ACTION ITEM: Everything from the line with "действительно ценят. Если не получил" to the end of the data below, both lines included, should be transcribed exactly; please omit the pictures.
----
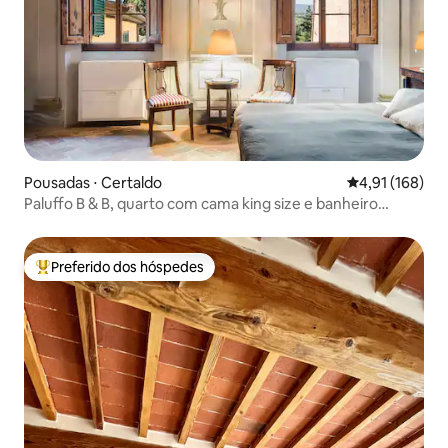
Pousadas ⋅ Certaldo
4,91 de uma av
4,91 (168)
Paluffo B & B, quarto com cama king size e banheiro
privativo...
Preferido dos hóspedes
Entre os melhores preferidos dos hóspedes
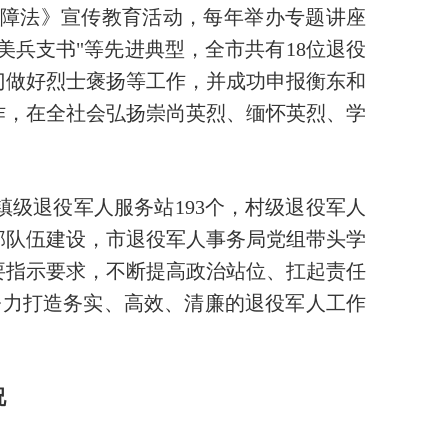
障法》宣传教育活动，每年举办专题讲座
美兵支书"等先进典型，全市共有18位退役
专门做好烈士褒扬等工作，并成功申报衡东和
作，在全社会弘扬崇尚英烈、缅怀英烈、学
镇级退役军人服务站193个，村级退役军人
部队伍建设，市退役军人事务局党组带头学
要指示要求，不断提高政治站位、扛起责任
，努力打造务实、高效、清廉的退役军人工作
况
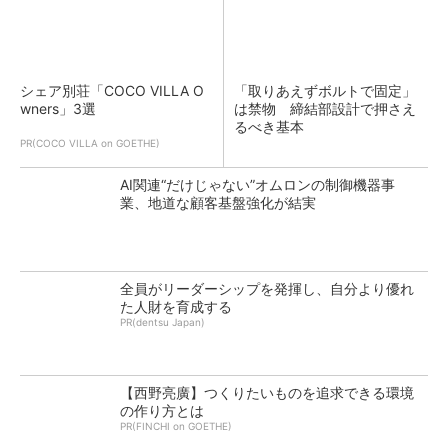
シェア別荘「COCO VILLA O
「取りあえずボルトで固定」
wners」3選
は禁物 締結部設計で押さえ
るべき基本
PR(COCO VILLA on GOETHE)
AI関連“だけじゃない”オムロンの制御機器事
業、地道な顧客基盤強化が結実
全員がリーダーシップを発揮し、自分より優れ
た人財を育成する
PR(dentsu Japan)
【西野亮廣】つくりたいものを追求できる環境
の作り方とは
PR(FINCHI on GOETHE)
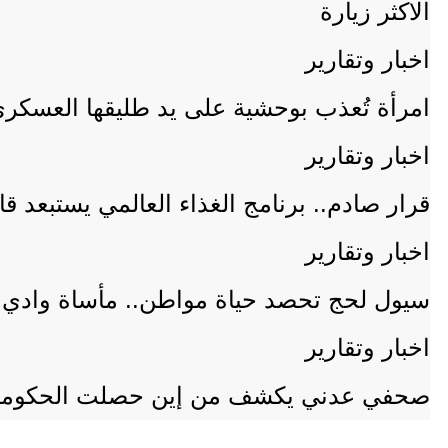
الاكثر زيارة
اخبار وتقارير
امرأة تُعذب بوحشية على يد طليقها العسكري
اخبار وتقارير
قرار صادم.. برنامج الغذاء العالمي يستبعد ق
اخبار وتقارير
سيول لحج تحصد حياة مواطن.. مأساة وادي أد
اخبار وتقارير
صحفي عدني يكشف من إين حصلت الحكومة 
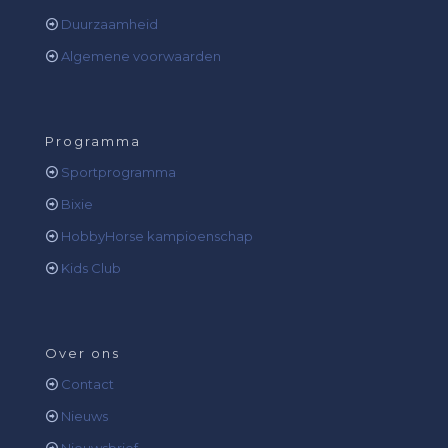
Duurzaamheid
Algemene voorwaarden
Programma
Sportprogramma
Bixie
HobbyHorse kampioenschap
Kids Club
Over ons
Contact
Nieuws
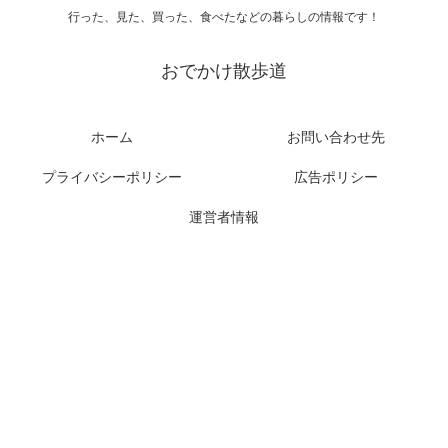
行った、見た、買った、食べたなどの暮らしの情報です！
おでかけ散歩道
ホーム
お問い合わせ先
プライバシーポリシー
広告ポリシー
運営者情報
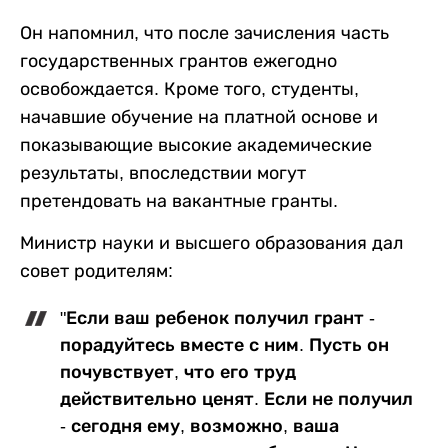
Он напомнил, что после зачисления часть
государственных грантов ежегодно
освобождается. Кроме того, студенты,
начавшие обучение на платной основе и
показывающие высокие академические
результаты, впоследствии могут
претендовать на вакантные гранты.
Министр науки и высшего образования дал
совет родителям:
"Если ваш ребенок получил грант -
порадуйтесь вместе с ним. Пусть он
почувствует, что его труд
действительно ценят. Если не получил
- сегодня ему, возможно, ваша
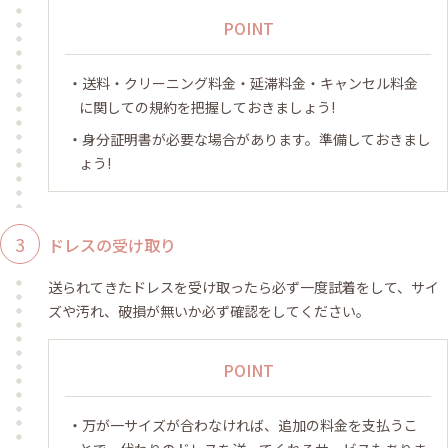
POINT
送料・クリーニング料金・延滞料金・キャンセル料金
に関しての規約を把握しておきましょう!
身分証明書が必要な場合があります。準備しておきまし
ょう!
ドレスの受け取り
送られてきたドレスを受け取ったら必ず一度試着をして、サイ
ズや汚れ、破損が無いか必ず確認をしてください。
POINT
万が一サイズが合わなければ、追加の料金を支払うこ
----
WRITTEN SOLUTION:
действительно ценят. Если не получил
- сегодня ему, возможно, ваша
POINT
送料・クリーニング料金・延滞料金・キャンセル料金
に関しての規約を把握しておきましょう!
身分証明書が必要な場合があります。準備しておきまし
ょう!
ドレスの受け取り
送られてきたドレスを受け取ったら必ず一度試着をして、サイ
ズや汚れ、破損が無いか必ず確認をしてください。
POINT
万が一サイズが合わなければ、追加の料金を支払うこ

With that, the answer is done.